The stock market crash in October 1929 and the ensuing Great Depression occupied much of C.S. Mott’s time over the next decade. Not only was he dealing with auto industry challenges as a vice president of General Motors, but he was involved with other businesses, banks, and his foundation, all of which were under financial pressure.
Ruth Rawlings was born in 1901 in El Paso, Texas, where her father was a family practice physician serving those in need on both sides of the border. Her mother was a businesswoman, kindergarten teacher, and founder of the El Paso YWCA. Ruth was athletic and artistic. She went east to study physical education, became a teacher, and returned to El Paso to open a dance studio.
It was there that she met Charles Stewart Mott in 1932 while he was on one of his frequent western trips. They discovered that they were distantly related through the Mott family. C.S. frequently called her, C.R., for Cousin Ruth. The two shared many interests and quickly fell in love.
They married in 1934, and she moved to Applewood. She became a mother, an active partner with her husband in the community, and prominent as a local leader, foundation trustee, and philanthropist.
C.S. and Ruth had three children: Susan Elizabeth Mott (born 1936), Stewart Rawlings Mott (born 1937), and Maryanne Turnbull Mott (born 1942). Once again, Applewood was a family home, full of comings and goings, games, and laughter.
By 1949, the Motts decided it was time to shut down the farming operations at Applewood. The farm manager was ready to retire, and C.S. himself was approaching 75. But instead of slowing down, C.S. wanted to spend more time on community interests. In 1951, he donated Applewood’s former pasture land, along with additional funds, to help expand what is now Mott Community College.
Ruth Mott served as a trustee on the board of the C.S. Mott Foundation from 1944 to 1975. Much loved by the people of Flint, Ruth supported projects devoted to health promotion, the arts, and the environment. She and C.S. often hosted local groups at Applewood, a practice she continued after his death in 1973 at the age of 97.
C.S. arranged for $42 million of his $43.3 million estate to go to the C. S. Mott Foundation upon his death. When C.S. died in 1973, his son, Harding, had been president of the foundation for several years. By the time Harding died in 1989, the C.S. Mott Foundation had become the 12th largest charitable organization in the United States.
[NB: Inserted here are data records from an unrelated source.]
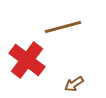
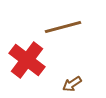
brown arrow: moved 2 px left
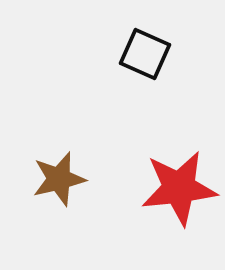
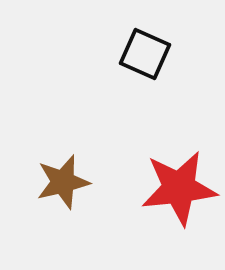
brown star: moved 4 px right, 3 px down
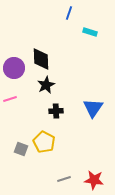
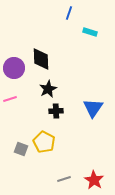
black star: moved 2 px right, 4 px down
red star: rotated 24 degrees clockwise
Ruth Mott established the Ruth Mott Fund in 1975 to further her civic and charitable work and began to plan for Applewood’s future. It was her desire that the estate eventually be opened to the public as a memorial to Charles Stewart Mott and his ideals. As part of that plan, she began an ambitious project to restore the estate to its former glory.
Ruth’s loyalty to her adopted community of Flint continues through her generous endowment of the Ruth Mott Foundation, established upon her death in 1999. The foundation maintains 34 acres of the original Applewood Estate, the home she shared for 38 years with her partner and husband, Charles Stewart Mott.
As the Motts once did, we welcome you to Applewood.